F.1 GP Monza, Scheckter e quel tuffo nel passato di 40 anni fa con la rossa mondiale

DI GIUSEPPE MAGNI TESTO E FOTO
Monza. Casa dolce casa. Ah, finalmente a casa! Ci si può rilassare, mettersi in libertà, in piena decompressione fisica e mentale. Ci si spalma sul divano e si possono godere momenti di riposo in cui si può perfino sonnecchiare, senza pensare a niente. Ah! Che relax… Magari! Niente di tutto questo! Monza, già il primo giorno di prove, è un caleidoscopio di grandi emozioni, tuffi al cuore, veri e propri lampi, scosse violentissime di ricordi, misti alle tre ore di prove libere, dove si sono già visti diversi tipi di superficie, dal bagnato di stamattina, all’umidiccio, all’asciutto di inizio e fine FP2, inframezzato da una pioggerella fine, che ha agitato solo gli impermeabili tirati fuori dagli zaini degli spettatori. Ma torniamo a stamattina; prendiamo un caffè e scopriamo alla hospitality Mercedes AMG F1 che il premio loro assegnato ieri sera da RMC Motori quale migliore e amichevole hospitality della F.1 fa bella mostra di sé sul ripiano davanti al bancone del bar, con i ragazzi della Stella che sorridono orgogliosi ai tanti che fanno loro i complimenti per il premio, meritatissimo. Così come meritatissimo è stato il premio RMC Motori Motorsport Passion, assegnato a Silvia Hoffer per la sua appassionata, preziosissima, instancabile, quanto competente attività in F.1. È stato davvero con orgoglio ed emozione che glielo abbiamo consegnato qui in Autodromo, ringraziandola davvero di cuore per il suo impegno ed il suo esempio. Ma, lì per lì, non sapevamo ancora cosa ci aspettasse…

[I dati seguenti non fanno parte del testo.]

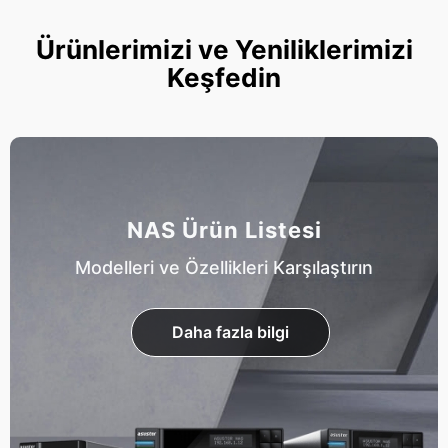
Ürünlerimizi ve Yeniliklerimizi
Keşfedin
NAS Ürün Listesi
Modelleri ve Özellikleri Karşılaştırın
Daha fazla bilgi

Altro che relax e decompressione… All’inizio del paddock, lato nord, campeggiava infatti un piccolo tendone, vecchio stile, che ci ha incuriosito. Sembrava una di quelle strutture, semplici quanto spartane, che usavano nei paddock anni settanta, ottanta. Chissà che ci sarà là sotto… Ci avviciniamo… Intravediamo un qualcosa di familiare… Un’ ala anteriore argentea, old style. Giungiamo davanti al tendone ed eccola lì, meraviglia delle meraviglie! Nientemeno che la Ferrari 312 T4, campione del mondo a Monza con Jody Scheckter il 9 settembre 1979! E, udite, udite, dietro di lei, proprio il campione sudafricano in tuta Brooklyn dell’epoca! Ditemi voi, ditemi che voi che razza di relax potrebbe essere mai questo! Ditemi voi cosa può scatenare un incontro del genere in un ex quattordicenne dell’epoca che ricorda quella gara come se fosse adesso, come se fosse stata corsa due ore fa, con Jody, davanti a Gilles, ossequioso nei confronti del suo compagno di squadra, che lasciò vincere per il delirio collettivo dei duecentomila presenti in Autodromo e le copiosissime lacrime delle centinaia di milioni di tifosi davanti alla tv.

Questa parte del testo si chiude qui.